Insert 31, 7, 9: 31 (11111) → 2 LSBs = 11; 7 (00111) → 2 LSBs = 11; 9 (01001) → 2 LSBs = 01. These keys map to buckets pointed to by directory entries 01 and 11. No overflow occurs if capacity allows.
Insert 20: 20 (10100) → 2 LSBs = 00; inserting into the bucket for directory 00 causes an overflow.
Again the overflowing bucket has Local Depth = Global Depth (both equal to 2), so double the directory (Global Depth becomes 3), split the bucket, increment the local depth of the split bucket(s) and rehash the entries of the split bucket using 3 LSBs.

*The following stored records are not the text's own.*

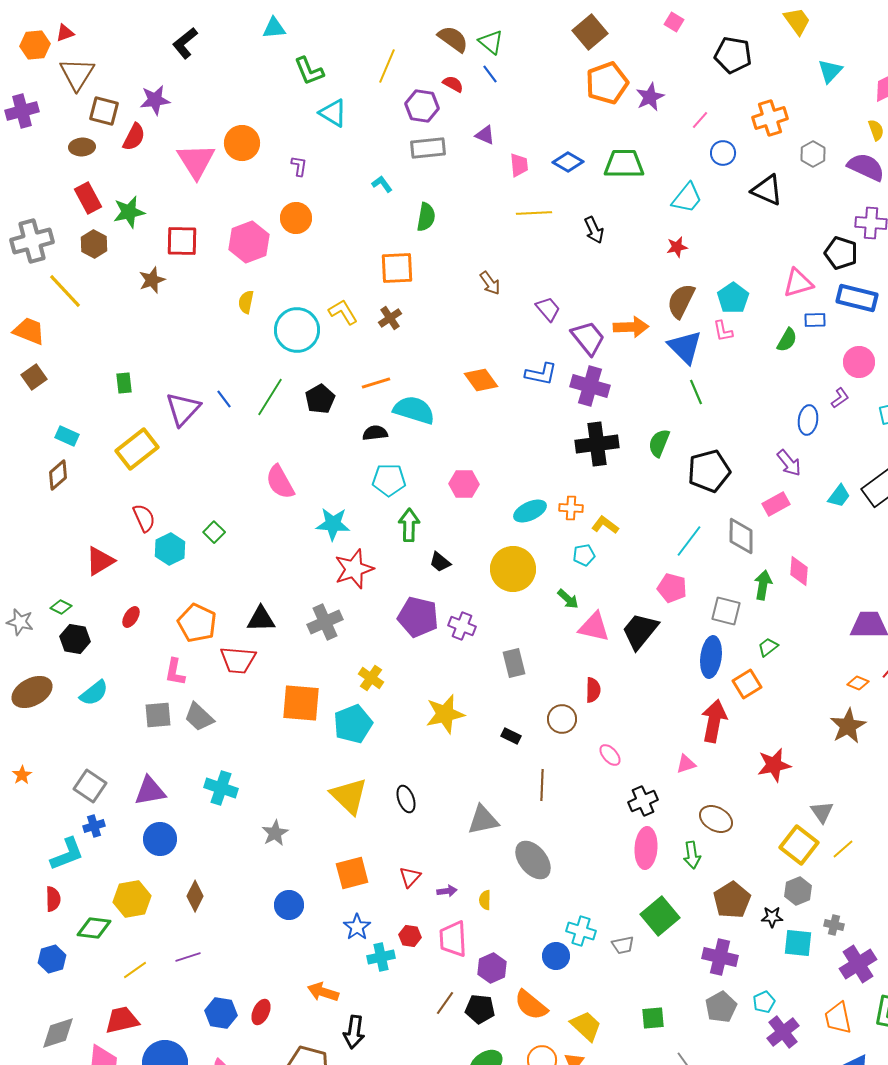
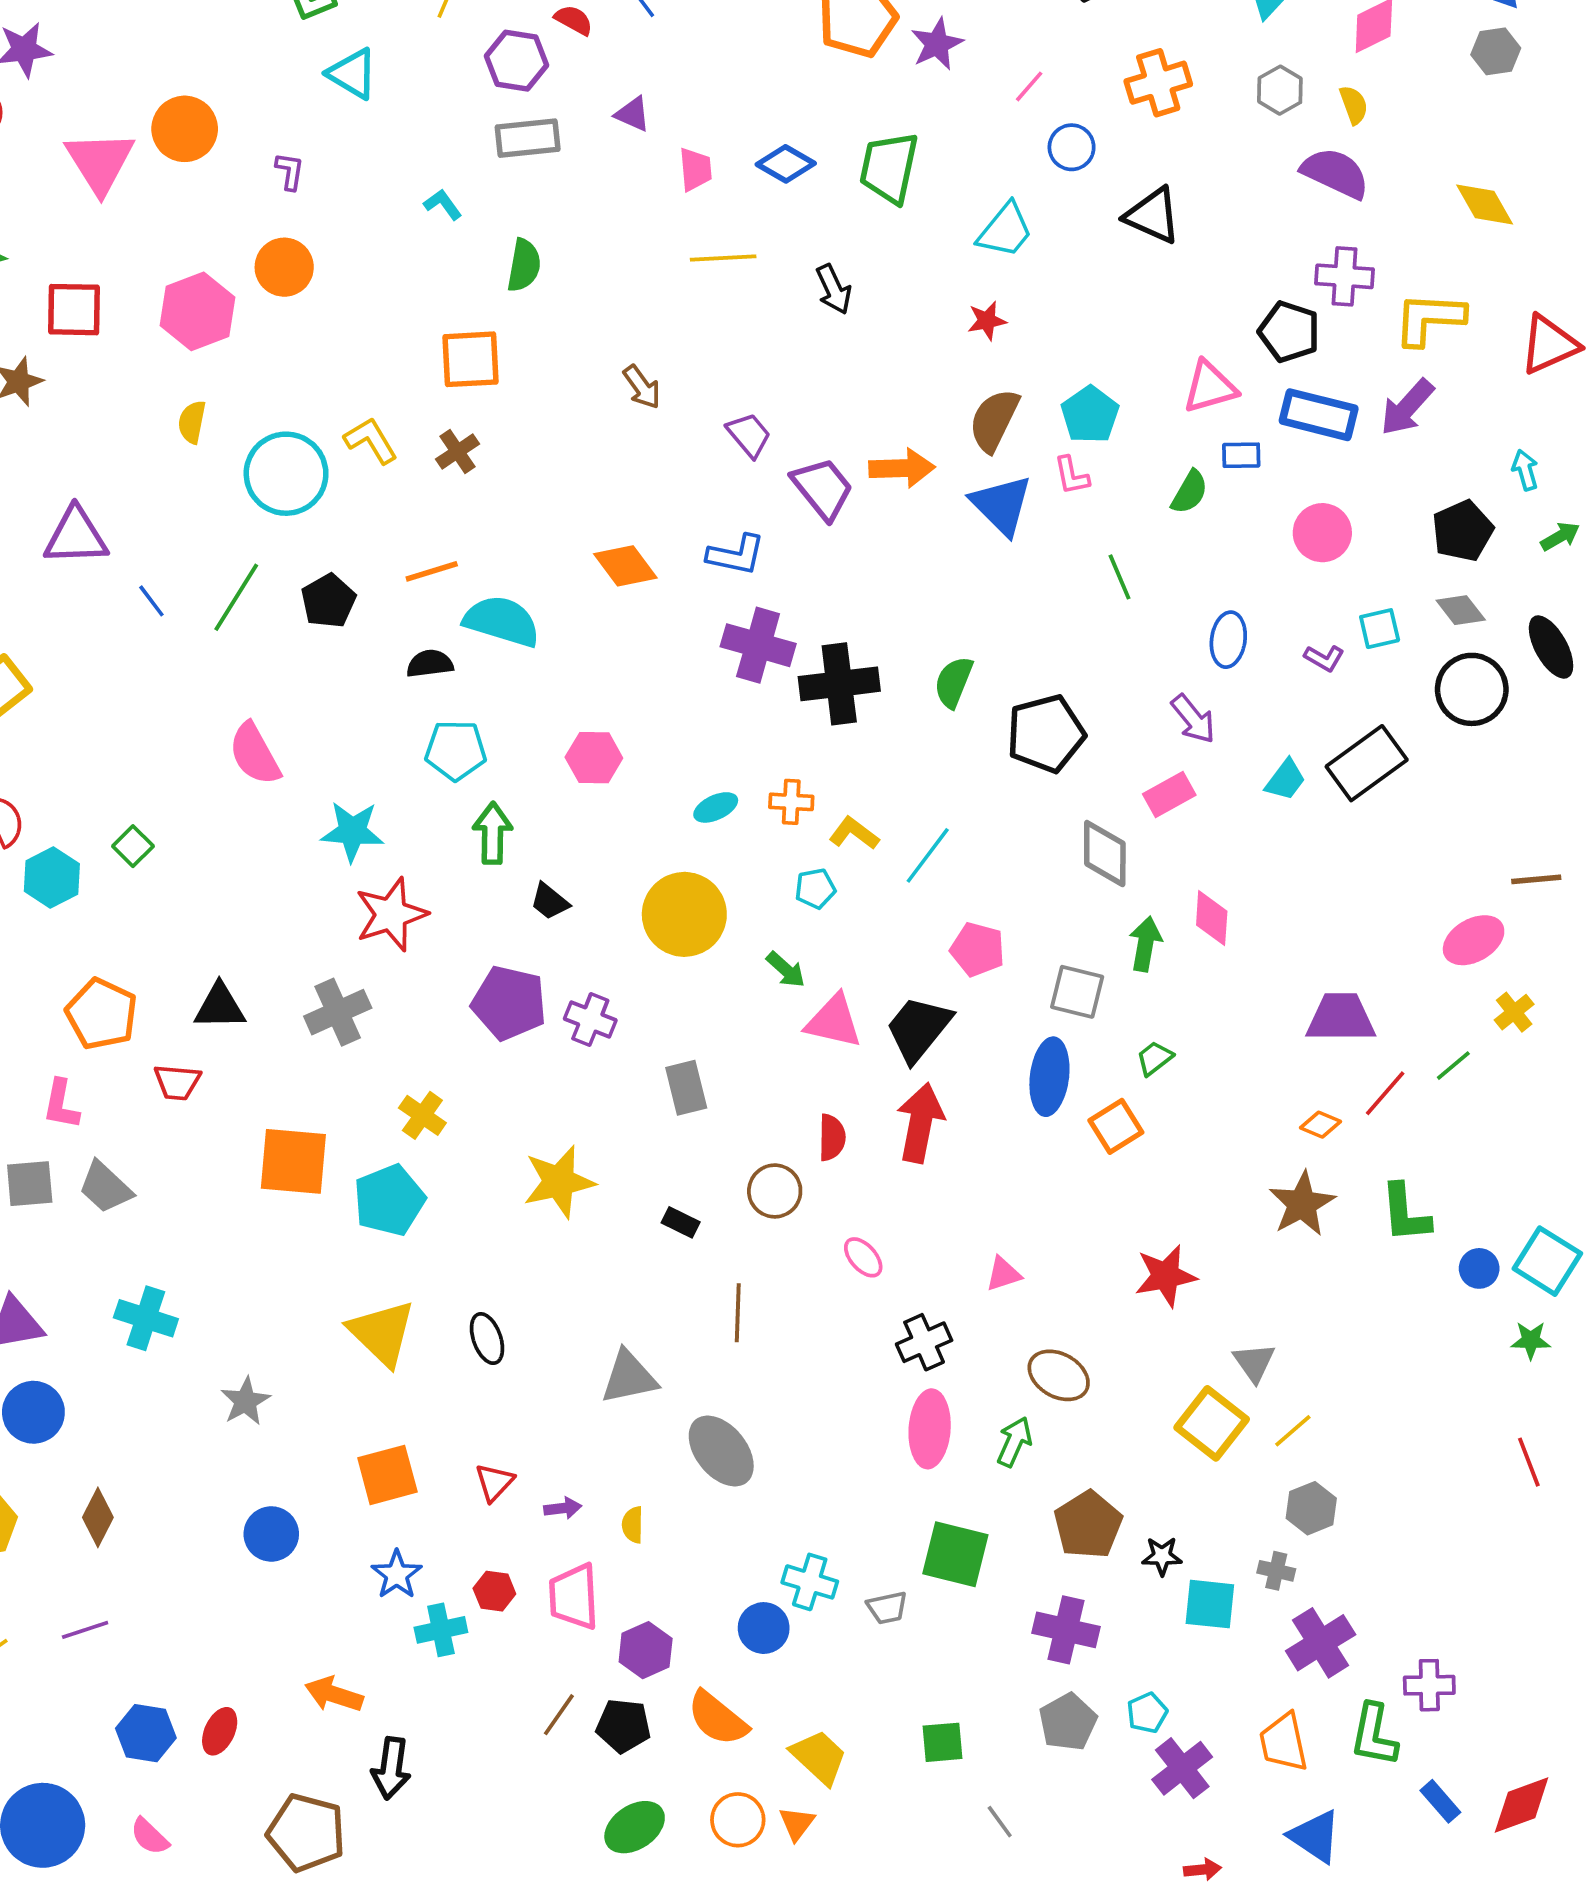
gray hexagon: (813, 154) -> (1280, 90), moved
green trapezoid: (624, 164) -> (889, 168), turned -78
purple cross: (590, 386) -> (758, 645), moved
green line: (696, 392) -> (1120, 577), moved
purple L-shape: (840, 398) -> (1324, 658), moved, turned 65
purple triangle: (183, 409) -> (76, 536), moved, turned 45
cyan ellipse: (530, 511) -> (716, 807), size x0.7
cyan line: (689, 541) -> (928, 855), moved
red trapezoid: (238, 660) -> (177, 1082), size x0.7
red arrow: (714, 721) -> (920, 1123), moved
green arrow: (692, 855) -> (1014, 1442), turned -148
gray hexagon: (798, 891) -> (1311, 1508), moved
green square: (660, 916) -> (955, 1554), turned -36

Insert 26: 26 (11010) → 3 LSBs = 010; with Global Depth = 3 it maps to directory entry 010 and is inserted into the corresponding bucket.

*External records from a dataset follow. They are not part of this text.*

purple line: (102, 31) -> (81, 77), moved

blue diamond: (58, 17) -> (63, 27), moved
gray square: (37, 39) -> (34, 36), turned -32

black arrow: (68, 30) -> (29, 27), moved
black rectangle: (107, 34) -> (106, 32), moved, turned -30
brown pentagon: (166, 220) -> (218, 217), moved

When the bucket that receives 26 overflows, if its Local Depth < Global Depth (for example 2 < 3), then only that bucket is split (increment the bucket's Local Depth) and directory entries are adjusted to point to the newly created buckets; the directory is not doubled.
Result: after processing all 11 keys as above the extendible hash file grows by splitting buckets and occasionally doubling the directory; the final layout is obtained when no further overflows occur after insertion and rehashing.
Key observations
- A bucket may be referenced by multiple directory entries when its Local Depth is less than the Global Depth.
- On an overflow only the entries in the overflowing bucket are rehashed (not the whole file); rehashing uses the updated Local Depth (or Global Depth when directory was doubled).
- If the Local Depth of an overflowing bucket equals the Global Depth, the directory must be doubled (Global Depth incremented) before splitting that bucket.
- Bucket capacity is fixed; the algorithm grows by splitting buckets and doubling the directory, not by increasing bucket size.
Advantages
- Search, insertion and deletion operations are typically constant-time on average (O(1)) because only a few buckets are inspected; costly full reorganisation of the file is avoided.
- The file grows dynamically without a monolithic reorganisation; records are redistributed locally at bucket splits.
- Storage grows incrementally; keys are rehashed according to the new hash-bit usage when splits or directory expansions occur.
Limitations
- The directory can grow large if many directory entries point to distinct buckets; this can waste memory for the directory pointers.
- Bucket size is fixed; if distribution of keys is skewed many splits and directory growth may occur.
- Pointer overhead increases when Global Depth becomes much larger than some buckets' Local Depth (multiple pointers refer to the same bucket).
- Implementation is more complex compared with static hashing schemes.
Data structures commonly used for implementation
- Array: to implement the directory (an array indexed by bit patterns).
- Linked list or array of records: to implement the contents of each bucket.
- B+ trees: sometimes mentioned as alternative indexing structures; keep this entry only as a recognised indexing structure rather than a direct implementation of extendible hashing.
Practical notes and applications
History: Extendible hashing was proposed to support dynamic files efficiently (classic references include the work by Fagin, Nievergelt, Pippenger and Strong, 1979).
When to use: use extendible hashing when the file size is expected to grow unpredictably and when fast point lookups with low average I/O are required (for example, as a secondary index in database systems).
Implementation tips: pick a bucket size that matches block size on disk (for disk-based systems); maintain and update Local Depth with each bucket; when doubling the directory reassign pointers correctly to avoid losing access to buckets.
Summary
Extendible hashing is a flexible, dynamic hashing scheme that grows by splitting overflowing buckets and doubling a directory when necessary. It keeps most reorganisation local, supports efficient average-time operations, and is well suited for dynamic data sets with unpredictable growth. Understanding Global Depth, Local Depth, and the mechanics of bucket splitting and directory doubling is central to implementing and using extendible hashing correctly.